We know that tally-bundling must have been the natural precursor to arithmetic, and that it (tally bundling) may have been in use for many millennia before confidence in using and trusting arithmetic gradually reached the level where it could be the main methodology used in building pyramids. (The largest pyramid needed 20,000 workers devoted to the task of building it —over a period of twenty years. This shows that that a huge confidence existed, both in the geometric design and the arithmetic logistics.)
This level of confidence showed itself, too, in Babylon where much arithmetic must have been used successfully to build and to operate the irrigation of the hanging gardens. We know that the Babylonians organised special Arithmetic Schools to train the abacus-operators who were needed to plan their projects and enable their economy.
Later the Roman Empire became a showcase for the efficacy of arithmetic and geometric modelling —in designing handsome buildings, efficient aqueducts and well-aligned roads.
But it wasn’t until the 17th century that mathematical modellers showed —using Descartes’ geometry and Newton’s calculus— how much more their modelling could achieve. The idea behind calculus was that maths could be used to model change-over-time such as velocity, orbiting movement, centrifugal behaviour.

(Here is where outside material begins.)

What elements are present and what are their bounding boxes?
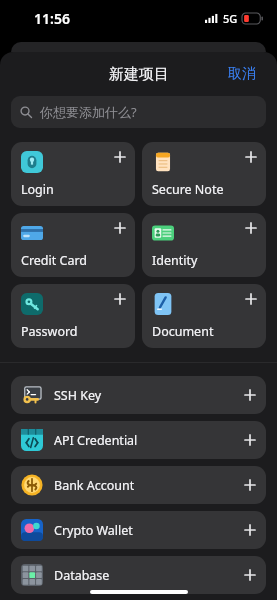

*Part 3 of the Four-Colour inquiry will appear hopefully early in 2024.
The earlier experience of modelling with static arithmetic/geometric configurations had looked like the best maths could do. (Its forte at the time was impressive building and civil engineering projects: an asset to society, of course, but with strict limitations.) Suddenly, unexpectedly, it transformed itself into a new modelling agent… one geared to exploring the possibilities of changing reality —tides, slides, topples, collapses, growth, movements. A new feeling of vitality had entered science. Also a promising economic vista beckoned: the study of possible, useful machines!
However did this transformation happen? How did Descartes convert an equation (a kind of statement) into a description for curves? How did Newton re-conceptualise algebra as a way of describing motion?
The answer is that these pioneering modellers were applying imagination to their models. The time variable was a symbol, t seconds, or t days, (counting from some established moment) and the modeller could envisage an expression involving t changing all the time… in this way mimicking a dynamic process.
This kind of 17th century modelling was naturally incorporated into the kind of post-renaissance scientific practice which limited the scope of modelling to piecemeal theorising.
So now there were two logical conventions which made mathematic modelling unsuited to attempts to model the universe, treated as a whole. It could never deliver a comprehensive a ‘model of everything’, because the imagination needed to activate the model was not itself “in” the model. Also the mathematical convention used in piecemeal scientific modelling depended on utilising axioms which were known to be reliable, substantial, truths which had been established prior to the new explanatory model. This was not a methodology which could be applied to the total universe, because these axioms, too, needed to be explained.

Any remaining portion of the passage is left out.